Last week I summarized the latest economic report from the Congressional Budget Office which very clearly describes both the slow rate of growth of our economy since the end of the recession, the enormous buildup of our national debt in the past five years and also the likelihood that it will continue getting worse for the foreseeable future unless big changes are made. About a week ago the two economists Edward Prescott and Lee Ohanian had an Op Ed in the Wall Street Journal, “U.S. Productivity Growth Has Taken a Dive”, pointing out that the productivity of U.S. workers has grown at an average annual rate of only 1.1% since 2011, much lower than the average annual rate of about 2.5% since 1948 (see the above chart). They also point out that the rate of new business creation is 28% below where it was in the 1980s (see the chart just below). Growth of worker productivity and growth of new business formation are the two main forces which drive economic growth. “Why is the startup rate so low? The answer lies in Washington and the policies implemented in the wake of the 2008 financial crisis that were, ironically, intended to grow and stabilize the economy.” Mr. Prescott and Mr. Ohanian continue that it is the “explosion in federal regulation, intervention and subsidies (which) has retarded productivity growth by protecting incumbents at the expense of more efficient producers, including startups.”
It is easy to be pessimistic about the prospects for change in the government policies which are retarding economic growth. Unfortunately, many political and social leaders have the point of view that it is income inequality which is “the defining issue of our time.”

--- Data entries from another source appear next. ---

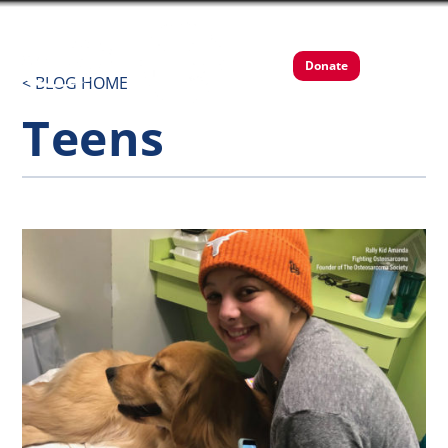
Donate
< BLOG HOME
Teens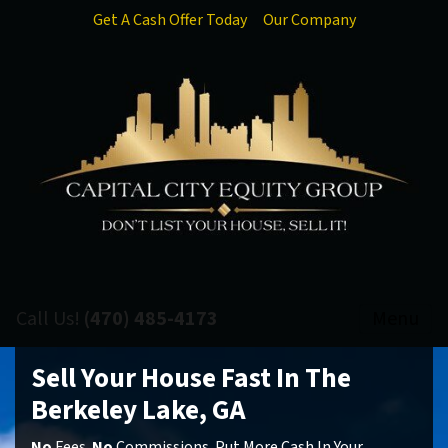
Get A Cash Offer Today
Our Company
Call Us!
(470) 485-4173
Menu
Sell Your House Fast In The
Berkeley Lake, GA
No
Fees.
No
Commissions. Put More Cash In Your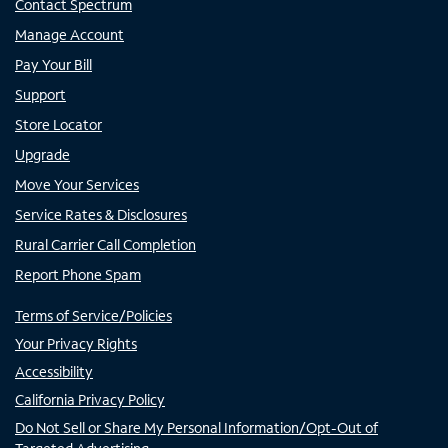
Contact Spectrum
Manage Account
Pay Your Bill
Support
Store Locator
Upgrade
Move Your Services
Service Rates & Disclosures
Rural Carrier Call Completion
Report Phone Spam
Terms of Service/Policies
Your Privacy Rights
Accessibility
California Privacy Policy
Do Not Sell or Share My Personal Information/Opt-Out of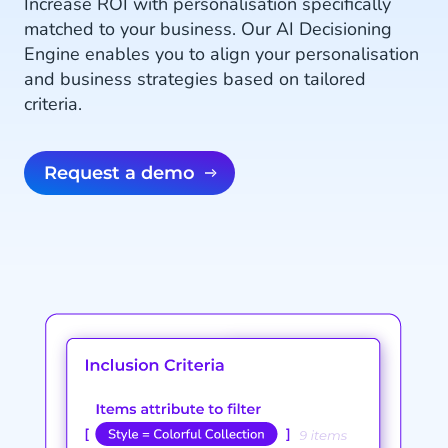
Increase ROI with personalisation specifically
matched to your business. Our AI Decisioning
Engine enables you to align your personalisation
and business strategies based on tailored
criteria.
Request a demo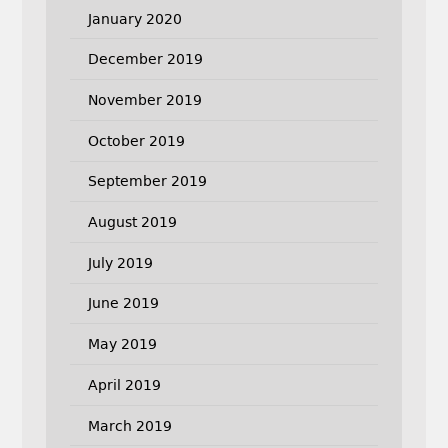
January 2020
December 2019
November 2019
October 2019
September 2019
August 2019
July 2019
June 2019
May 2019
April 2019
March 2019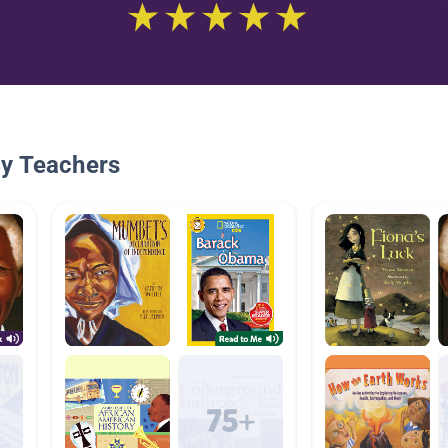
By Teachers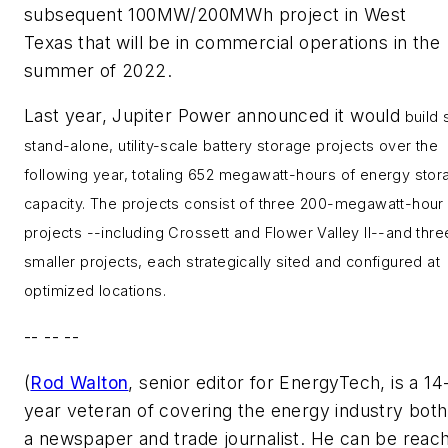
subsequent 100MW/200MWh project in
West
Texas
that will be in commercial operations in the
summer of 2022.
Last year, Jupiter Power announced it would
build 
stand-alone, utility-scale battery storage projects over the
following year, totaling 652 megawatt-hours of energy stor
capacity. The projects consist of three 200-megawatt-hour
projects --including Crossett and Flower Valley II--and thre
smaller projects, each strategically sited and configured at
optimized locations.
-- -- --
(
Rod Walton
, senior editor for EnergyTech, is a 14
year veteran of covering the energy industry both
a newspaper and trade journalist. He can be reac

The best response to this pervasive attitude is to shift the conversation towards equality of opportunity rather than dwelling on income inequality. By far the best way to increase opportunity for those who desire it and are willing to work for it is to grow the economy faster in order to create more and better jobs. If we are able to do this, we’ll all be much better off.

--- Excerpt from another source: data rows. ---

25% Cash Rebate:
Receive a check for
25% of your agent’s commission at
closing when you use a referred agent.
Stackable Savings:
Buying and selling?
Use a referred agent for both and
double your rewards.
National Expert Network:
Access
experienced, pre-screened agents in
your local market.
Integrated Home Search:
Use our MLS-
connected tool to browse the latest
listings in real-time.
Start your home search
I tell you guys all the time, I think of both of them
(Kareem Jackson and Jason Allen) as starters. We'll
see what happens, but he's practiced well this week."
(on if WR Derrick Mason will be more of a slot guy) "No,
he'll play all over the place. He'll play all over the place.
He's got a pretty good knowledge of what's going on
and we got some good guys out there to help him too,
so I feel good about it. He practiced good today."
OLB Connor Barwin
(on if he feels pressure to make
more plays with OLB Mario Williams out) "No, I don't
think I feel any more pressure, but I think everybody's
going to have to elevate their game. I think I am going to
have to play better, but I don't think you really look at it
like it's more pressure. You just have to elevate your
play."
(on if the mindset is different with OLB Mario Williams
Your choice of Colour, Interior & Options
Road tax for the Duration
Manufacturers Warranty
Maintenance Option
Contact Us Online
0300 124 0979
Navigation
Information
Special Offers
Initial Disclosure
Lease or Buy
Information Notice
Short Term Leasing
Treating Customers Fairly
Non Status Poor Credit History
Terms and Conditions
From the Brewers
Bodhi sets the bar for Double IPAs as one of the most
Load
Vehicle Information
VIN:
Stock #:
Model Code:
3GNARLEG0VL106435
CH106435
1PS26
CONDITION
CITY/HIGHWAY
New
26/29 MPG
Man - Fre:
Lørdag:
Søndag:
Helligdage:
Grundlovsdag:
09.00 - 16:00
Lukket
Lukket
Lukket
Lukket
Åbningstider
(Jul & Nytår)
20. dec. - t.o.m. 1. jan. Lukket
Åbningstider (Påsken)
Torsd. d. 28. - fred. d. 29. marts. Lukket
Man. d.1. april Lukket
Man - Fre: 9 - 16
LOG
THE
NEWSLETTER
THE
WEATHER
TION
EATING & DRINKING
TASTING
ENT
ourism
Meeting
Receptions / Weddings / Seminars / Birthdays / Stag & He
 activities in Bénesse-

Restore Fiscal Stability: constrain federal spending in a manner that reduces long-term spending growth, making both Medicare and Social Security more progressive and less expensive.
Enact Comprehensive Tax Reform: adopt a competitive, pro-growth tax framework that levels the playing field for U.S. companies competing in global markets. Several studies estimate that cutting the U.S. corporate tax rate by 10 % (e.g. from 35% to 25%) would boost GDP by 1% or more.
Expand U.S. Trade and Investment Opportunities: pass updated Trade Promotion Authority legislation and use TPA to complete many new trade agreements which are already pending.
Repair America’s Broken Immigration System: increase the number of visas for higher skilled workers and provide legal status for the millions of undocumented immigrants currently living in the U.S.
These are the same “big four” policy changes which many progressive business leaders as well as evenhanded think tank experts often recommend. They are really just common sense ideas which reasonable people should be able to come together on.
Isn’t it obvious that we’ll soon be in big trouble if we don’t get our enormous budget deficits under control? And that controlling entitlement spending is key to getting this done?
Isn’t it just as obviously commonsensical that even U.S. based multinational corporations will try to avoid locating business operations in countries like the United States with very high corporate tax rates?
Isn’t it likewise obvious that foreign trade is just an extension of domestic trade and that the world is better off with as much trade as possible?
Finally, the secret of a vibrant, growing economy is to encourage as much initiative and innovation as possible. Who take more initiative than the immigrants who figure out how to get here in the first place?
We don’t have to accept a sluggish economy, high unemployment and massive debt! But we do need to take intelligent action to extricate ourselves from the predicament we are in!